Wednesday, August 27, 2014

1 My calling

2 Peter 1:10 |Therefore, my brothers and sisters, make every effort to confirm your calling and election. For if you do these things, you will never stumble, …
Arise and Walk |

My calling was to teach and preach…and this is how I got it. Not through email or a memo or a conference call or a tweet and back in that year, no FaceBook. Oh, no. Here is where I revert to my love of stories—specifically stories about old friends. One such friend is the great Richard B. Haynes, Senior Pastor of Salem Missionary Baptist Church, in Lilburn, Georgia. Richard and I have a Godfather in common—Rev. W.L. Whelchel. We met up at Rev. Whelchel’s church one Sunday about a dozen or so years ago. Richard was the featured speaker. When came time for the altar call, Richard said something about people staying on their knees only long enough to talk to god, never thinking to say long enough to see what God was saying.

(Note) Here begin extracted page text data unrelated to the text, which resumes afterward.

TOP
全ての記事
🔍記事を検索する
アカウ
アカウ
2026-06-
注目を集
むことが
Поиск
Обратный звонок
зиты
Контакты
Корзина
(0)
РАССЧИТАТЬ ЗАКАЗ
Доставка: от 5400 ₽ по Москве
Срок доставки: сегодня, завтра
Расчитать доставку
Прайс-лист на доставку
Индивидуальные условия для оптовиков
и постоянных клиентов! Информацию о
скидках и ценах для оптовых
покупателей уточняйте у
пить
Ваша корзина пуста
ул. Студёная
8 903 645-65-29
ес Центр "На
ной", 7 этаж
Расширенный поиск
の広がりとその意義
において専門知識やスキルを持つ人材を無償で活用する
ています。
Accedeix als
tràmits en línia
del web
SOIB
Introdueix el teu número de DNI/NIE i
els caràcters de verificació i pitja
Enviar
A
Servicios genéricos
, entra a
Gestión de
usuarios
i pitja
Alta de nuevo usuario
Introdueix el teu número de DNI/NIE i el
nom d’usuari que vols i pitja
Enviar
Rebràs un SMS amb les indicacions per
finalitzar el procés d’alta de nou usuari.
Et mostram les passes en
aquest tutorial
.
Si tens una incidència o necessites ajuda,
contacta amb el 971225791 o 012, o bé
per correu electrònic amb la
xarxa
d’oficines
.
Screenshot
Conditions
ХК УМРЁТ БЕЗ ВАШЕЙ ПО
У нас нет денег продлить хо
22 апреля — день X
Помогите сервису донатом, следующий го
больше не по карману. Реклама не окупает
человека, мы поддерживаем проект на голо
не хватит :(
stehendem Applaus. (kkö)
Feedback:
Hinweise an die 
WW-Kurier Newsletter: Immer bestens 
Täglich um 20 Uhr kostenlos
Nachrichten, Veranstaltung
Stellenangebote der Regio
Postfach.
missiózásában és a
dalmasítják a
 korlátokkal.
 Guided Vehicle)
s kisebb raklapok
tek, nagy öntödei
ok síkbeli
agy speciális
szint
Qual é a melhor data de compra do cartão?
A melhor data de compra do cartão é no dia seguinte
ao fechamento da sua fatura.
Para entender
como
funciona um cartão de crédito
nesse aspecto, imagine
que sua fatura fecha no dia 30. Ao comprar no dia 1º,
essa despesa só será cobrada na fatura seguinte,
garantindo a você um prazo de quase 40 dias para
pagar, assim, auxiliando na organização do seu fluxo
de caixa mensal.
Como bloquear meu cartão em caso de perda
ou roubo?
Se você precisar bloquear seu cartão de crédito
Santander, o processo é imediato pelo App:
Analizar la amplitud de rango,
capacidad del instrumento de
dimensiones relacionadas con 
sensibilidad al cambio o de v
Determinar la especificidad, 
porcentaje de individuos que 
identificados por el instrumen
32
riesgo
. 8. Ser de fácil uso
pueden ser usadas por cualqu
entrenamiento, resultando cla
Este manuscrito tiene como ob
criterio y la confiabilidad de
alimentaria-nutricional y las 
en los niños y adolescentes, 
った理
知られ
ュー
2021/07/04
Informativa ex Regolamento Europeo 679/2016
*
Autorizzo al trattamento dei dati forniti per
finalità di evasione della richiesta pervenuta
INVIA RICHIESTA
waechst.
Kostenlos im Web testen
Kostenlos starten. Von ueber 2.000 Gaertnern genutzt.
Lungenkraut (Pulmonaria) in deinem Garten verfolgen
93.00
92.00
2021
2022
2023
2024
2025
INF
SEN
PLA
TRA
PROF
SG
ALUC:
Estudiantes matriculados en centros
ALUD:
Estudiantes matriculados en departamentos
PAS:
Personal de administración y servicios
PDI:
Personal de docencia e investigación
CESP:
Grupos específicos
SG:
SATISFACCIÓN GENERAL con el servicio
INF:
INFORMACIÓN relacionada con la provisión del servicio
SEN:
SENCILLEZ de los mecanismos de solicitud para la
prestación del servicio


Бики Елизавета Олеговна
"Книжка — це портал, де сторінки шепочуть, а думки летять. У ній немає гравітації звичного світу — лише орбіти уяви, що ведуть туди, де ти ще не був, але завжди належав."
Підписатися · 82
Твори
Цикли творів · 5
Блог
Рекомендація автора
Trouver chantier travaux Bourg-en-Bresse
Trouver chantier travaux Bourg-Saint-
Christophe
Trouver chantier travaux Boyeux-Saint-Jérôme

That night, I remembered Richard’s words after I finished my prayer. I got right back on my knees. Instantly came the thought: “preach and teach my word”. Lord-ee! Me? Preach? Really? Wow. Okay, then what do I do next, I asked? Study, came the response. Where, asked I? Go to ITC. So after a year or so of planning, I went, directly to The ITC.

Although there, and having a great learning experience as a full-time student, I steadily resisted the calling I had accepted. My constant refrain was, “I ain’t no preacher.” I was deeply disappointed in and distressed by the state of  ‘the church’. I, of course, constantly blamed the preachers for it all. I saw how many people were ill, spiritually, physically, emotionally and financially. All this, while the preachers kept on whooping and a-hollering from the pulpit. My distress continued and grew…every time I mentioned my work in health and wellness, the preacher in the crowd told me one of two thing: first, the obvious, God gone take care of us all and then, of all things, ‘ain’t no sick people in my congregation.’ Well, all I could do was hush.

Early on at The ITC, I had the good fortune of meeting a man named Keith Wilks. We became fast friends and talked a lot. Eventually, one of those times when I was making my ‘I ain’t no preacher’ speeches, Brother Wilks said as softly and clearly as he could, “Yes you are a preacher, too, Sandra; you preach every time you open your mouth.” Again, I hushed.

These pages will tell you something of what I did, learned, thought while I was there. Enjoy! 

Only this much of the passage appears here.